Using LDAP functions to get Active Directory tokenGroups attribute in PHP

Question

Greetings,

I already have a working connection to the AD and can search and retrieve information from it. I've even developed a recursive method by which one can retrieve all groups for a given user. However, I'd like to avoid the recursion if possible. One way to do this is to get the tokenGroups attribute from the AD for the user, which should be a list of the SIDs for the groups that the specified user has membership, whether that membership be direct or indirect.

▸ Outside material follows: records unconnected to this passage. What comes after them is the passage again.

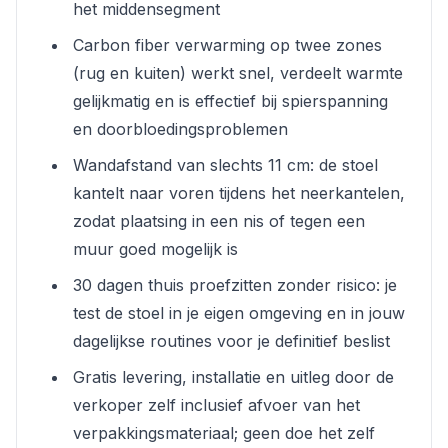
het middensegment
Carbon fiber verwarming op twee zones
(rug en kuiten) werkt snel, verdeelt warmte
gelijkmatig en is effectief bij spierspanning
en doorbloedingsproblemen
Wandafstand van slechts 11 cm: de stoel
kantelt naar voren tijdens het neerkantelen,
zodat plaatsing in een nis of tegen een
muur goed mogelijk is
30 dagen thuis proefzitten zonder risico: je
test de stoel in je eigen omgeving en in jouw
dagelijkse routines voor je definitief beslist
Gratis levering, installatie en uitleg door de
verkoper zelf inclusief afvoer van het
verpakkingsmateriaal; geen doe het zelf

When I run a search for a user's AD information, though, the tokenGroups attribute isn't even in it. I tried specifically requesting that information (i.e., specifying it using the fourth parameter to ldap_search) but that didn't work, either.

Thanks, David Kees

---

Answer 1

Solved my own problem and thought I'd put the answer here so that others might find it. The issue was using the ldap_search() function. The answer was to use the ldap_read() function instead of ldap_search(). The difference is the scope of the request. The search function uses a scope of "sub" (i.e., subtree) while the read function uses "base." The tokenGroups information can only be found when using a scope of "base" so using the correct PHP function was the key.

As I mentioned above, I was working from someone else code in perl to create my solution and the perl script used a function named "search" to do it's LDAP requests which lead me down wrong path.

Thanks to those who took a peek at the question!